The legal profession can -- and should-- help to instruct the general public about this country's all-important institutions.dctim1/Flickr
Multiple forces in modern life work to detract from Americans' ability to understand, navigate, and re-shape the country's civil institutions. These forces include, to name a few names: declining emphasis on social studies in our schools, the shrinking capabilities of news organizations, and the prominence given to the brashest of headlines. A post-industrial society flooded with more "information," complexity, and interdependence than ever before," and fewer genuine aids for making sense of it all, make for a deadly combination.
Judges and lawyers have traditionally not viewed themselves as having a central role in public education about law and government. We thought that other elements of society had ownership of that task. But the diminished capacity of some of these elements (especially the incredible shrinking press), suggest that the profession must be more assertive on this front.
Courts and judges in particular are well suited for making a difference in civic education, standing as they do in the public mind as reasonably honest brokers of disputes and information. For that purpose, technology is our friend.

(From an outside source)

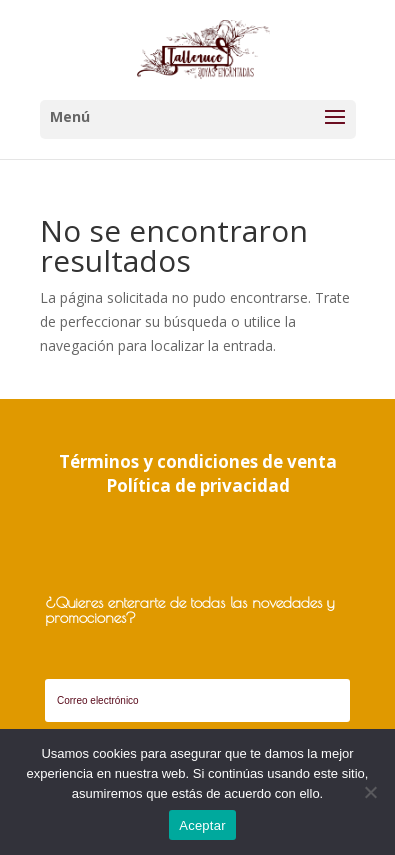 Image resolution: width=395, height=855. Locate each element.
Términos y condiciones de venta (198, 461)
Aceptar (202, 825)
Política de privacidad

The role of cameras in American courtrooms is an easy case in point. The nation's judiciary banned cameras in the 1950's after a series of dreadful experiences in which court proceedings were disrupted by the equipment of the era and only the most dramatic trial moments made it to air. A plausible threat to due process with little concomitant reward.
The opportunities half a century later are quite different. Web broadcasts managed by the courts themselves are relatively cheap, and the equipment is undisruptive. Web audiences are informed and engaged. Webcasts can offer something akin to gavel-to-gavel coverage and thus place less highlight on the salacious. These techniques can even broaden the contribution by Old Media: the Indiana courts recently authorized trial court broadcasts delivered through the web pages of newspapers.
And when courts do act on matters of broad public interest, it shouldn't be above our pay grade to take into account how the public will receive the message. Judges used to declare, "The opinion speaks for itself." It frequently didn't do that very well. When I write opinions about matters of high visibility, I work pretty hard on the opening hundred words.
And we should give the public and the press a fighting chance to absorb what we write. For example, when the Ninth Circuit Court of Appeals decided in 2003 that the recall election of California Governor Gray Davis could go forward, the court's decision and opinions were ready in early evening. The Chief Judge, concluding that a few hours delay would not affect the course of events, announced that there would not be a decision that night but that all concerned could expect a hand-down first thing the next morning. This gave the press and the voters a full, fresh day to absorb what the court had said. By contrast, the U.S. Supreme Court issued its dispositive decision in the 2000 presidential contest around 10:30 p.m. The nation thus first heard about the ruling from reporters standing amidst klieg lights on the Court's steps, dividing up the reams of paper and simultaneously digesting and explaining as they read the Court's decision on the fly.